*Exercise aim*
Look through the entries below and report how many lines hold the string "dung". Only the number is wanted.

Dataset entries
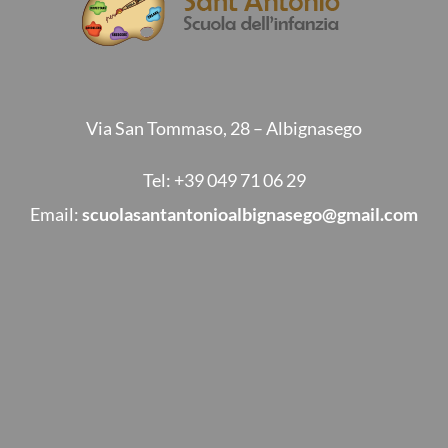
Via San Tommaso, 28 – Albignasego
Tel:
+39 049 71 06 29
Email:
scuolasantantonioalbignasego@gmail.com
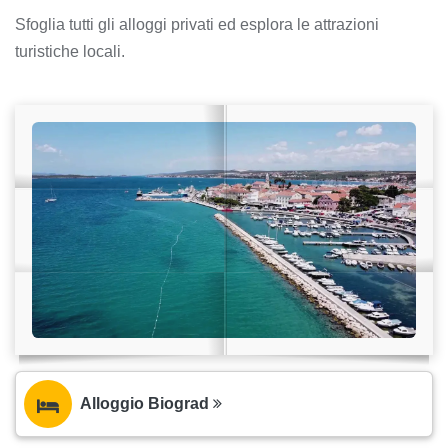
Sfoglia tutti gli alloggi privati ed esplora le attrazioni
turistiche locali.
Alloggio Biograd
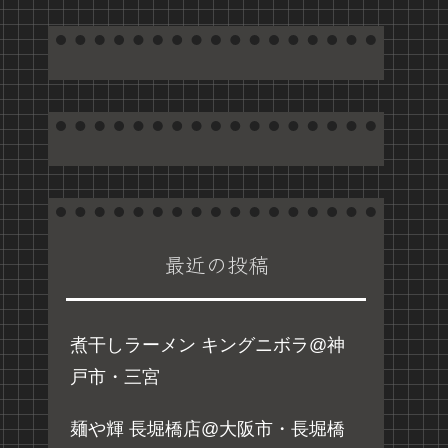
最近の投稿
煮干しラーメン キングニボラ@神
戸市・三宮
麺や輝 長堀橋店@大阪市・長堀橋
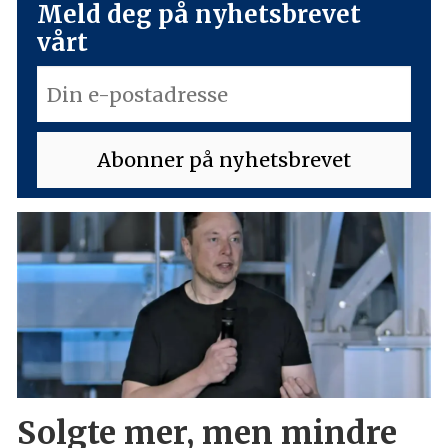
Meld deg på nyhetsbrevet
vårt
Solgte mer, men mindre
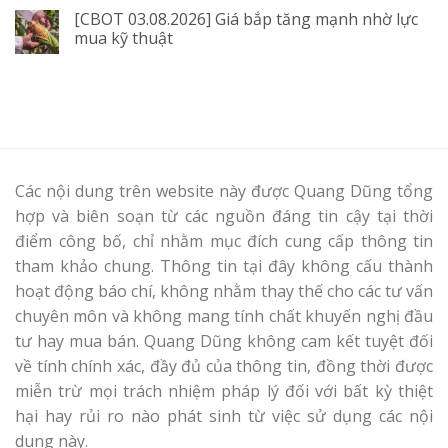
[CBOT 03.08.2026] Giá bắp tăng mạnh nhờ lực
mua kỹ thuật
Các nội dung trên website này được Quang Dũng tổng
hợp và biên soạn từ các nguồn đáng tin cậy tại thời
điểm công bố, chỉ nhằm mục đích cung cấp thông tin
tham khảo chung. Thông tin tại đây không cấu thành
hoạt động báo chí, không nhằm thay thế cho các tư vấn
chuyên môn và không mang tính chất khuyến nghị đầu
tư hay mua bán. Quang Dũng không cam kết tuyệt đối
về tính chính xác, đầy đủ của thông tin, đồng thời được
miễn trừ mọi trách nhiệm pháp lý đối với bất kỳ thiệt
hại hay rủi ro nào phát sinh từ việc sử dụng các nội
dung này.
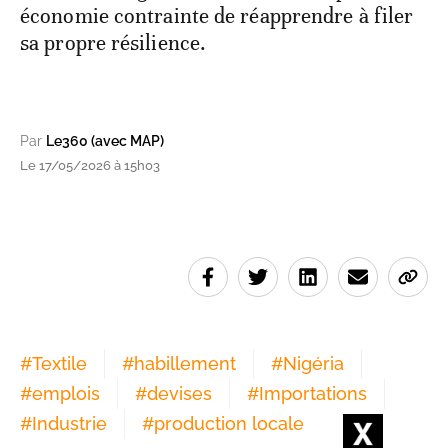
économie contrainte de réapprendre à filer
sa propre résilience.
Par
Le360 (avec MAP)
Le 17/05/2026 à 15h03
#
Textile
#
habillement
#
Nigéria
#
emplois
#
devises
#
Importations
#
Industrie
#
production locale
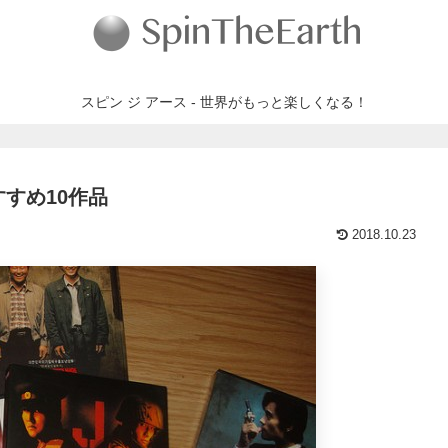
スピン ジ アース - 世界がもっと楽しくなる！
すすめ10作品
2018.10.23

*The answer*
2